I'll agree with the other opinions about laying track. Let it float on crusher fines or screenings, whatever term you would like to use. This is how it's done on the prototype. I've had my track laid in this manner for many years without any problems. I will say this; If you are laying LGB track the original equipment railjoiners will hold up fine. AristoCraft joiners don't hold up too long. A couple of years and I've seen them splitting. Also, if you are running with track power, solder jumper wires across each rail joint. It's alittle painfull to do, but will more than be worth the effort, BIG TIME.


----------



## Dougald (Jan 2, 2008)

Just to leaven the loaf so to speak, I will present a different view. 

I lay my track on a firm roadbed made either in a ladder method or as solid pressure treated 2x6. The track is firmly fastened to this roadbed so it cannot move. 

A few explanatory notes and reasons. I use battery power or live steam so am unconcerned with electrical continuity. I also use aluminum code 215 Llagas Creek track - this is light enough to hand bend curves without difficulty. The rail expansion in the heat is taken up by leaving a small space at the end of each piece of flextrack and by spiking each twelfth tie through the tie ends, the rail slides easily on expansion without twisting the ties. 

The advantages of this method are obvious - the best looking smoothest track at the lowest cost ... combined with an almost maintenance free life once installed.
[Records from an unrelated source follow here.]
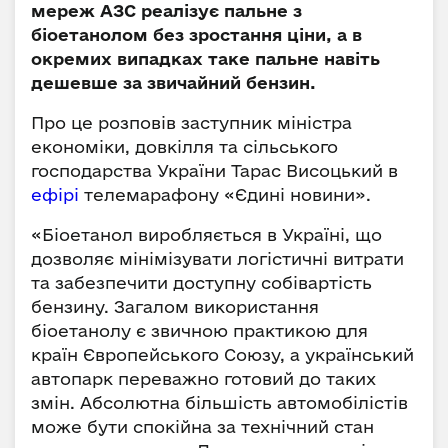
мереж АЗС реалізує пальне з
біоетанолом без зростання ціни, а в
окремих випадках таке пальне навіть
дешевше за звичайний бензин.
Про це розповів заступник міністра
економіки, довкілля та сільського
господарства України Тарас Висоцький в
ефірі
телемарафону «Єдині новини».
«Біоетанол виробляється в Україні, що
дозволяє мінімізувати логістичні витрати
та забезпечити доступну собівартість
бензину. Загалом використання
біоетанолу є звичною практикою для
країн Європейського Союзу, а український
автопарк переважно готовий до таких
змін. Абсолютна більшість автомобілістів
може бути спокійна за технічний стан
I can lay this track exactly the same as I lay HO track inside even to the point of using my railnippers to easily and quickly cut the rails. Lastly, no back breaking labour to dig trenches or spread heavy crusher fines. 

Regards ... Doug


----------



## Torby (Jan 2, 2008)

At the Chicago Botanic, the track is screwed down to treated 2 by 6's. 

No ballast. 

No switches. 

Don't step on the track.


----------



## bobgrosh (Jan 2, 2008)

Gravity 
So far, it has worked. None of it has floated off into space.


----------



## DennisB (Jan 2, 2008)

I have pictures on my web site showing the use of floating ballast and patio tie down edging as a border to contain the ballast. Go to www.ckgscale.com and view the CHANGES page. Regards, Dennis.


----------



## Joe Johnson (Jan 2, 2008)

George, your profile doesn't show where you are located so it ishard to definately say which is best for your climate. Here in southern Texas we have a slight problem with a hot sun and track expansion. I've tried several methods over the years but all my track now floats in the ballast. I have a couple of tall and heavy narrow gauge engines that are very sensitive to the quality of the track work and they definately like the free floating ballast the best.


----------



## snowshoe (Jan 2, 2008)

I dug a 4-5 inch trench and then put crusher fines down. then I tamped it down real good. Once it is packed I put the track on top and used more crusher fines. I brushed it around and then wet it real good. It holds very well. It even held up to some heavy rains. I use the aristo with the joiners privided and have had no problems. Instead of soldering jumper wires, (I can not soder for anything) I took copper wire and at the bottom of the aristo tracks there are screws that hold the ties to the rails. I formed a small loop on either end of the copper wire. I took the screws from under the track and put the screw back in but through the loop on the copper wire. Do this for each section. It works great no soldering and once the balast is down you cant see the wire under the track.


----------



## VillageRail (Apr 25, 2008)

My first loop was done half raised on lumber, with ties screwed down. The rest floats on the ballast. I love the realistic look on the ground with ballast, but its a lot more work. We have a number of flowering "weeds" that have naturalized and taken over. I'm constantly pulling them out. As long as I keep replacing ballast each year the track can be walked on without moving. 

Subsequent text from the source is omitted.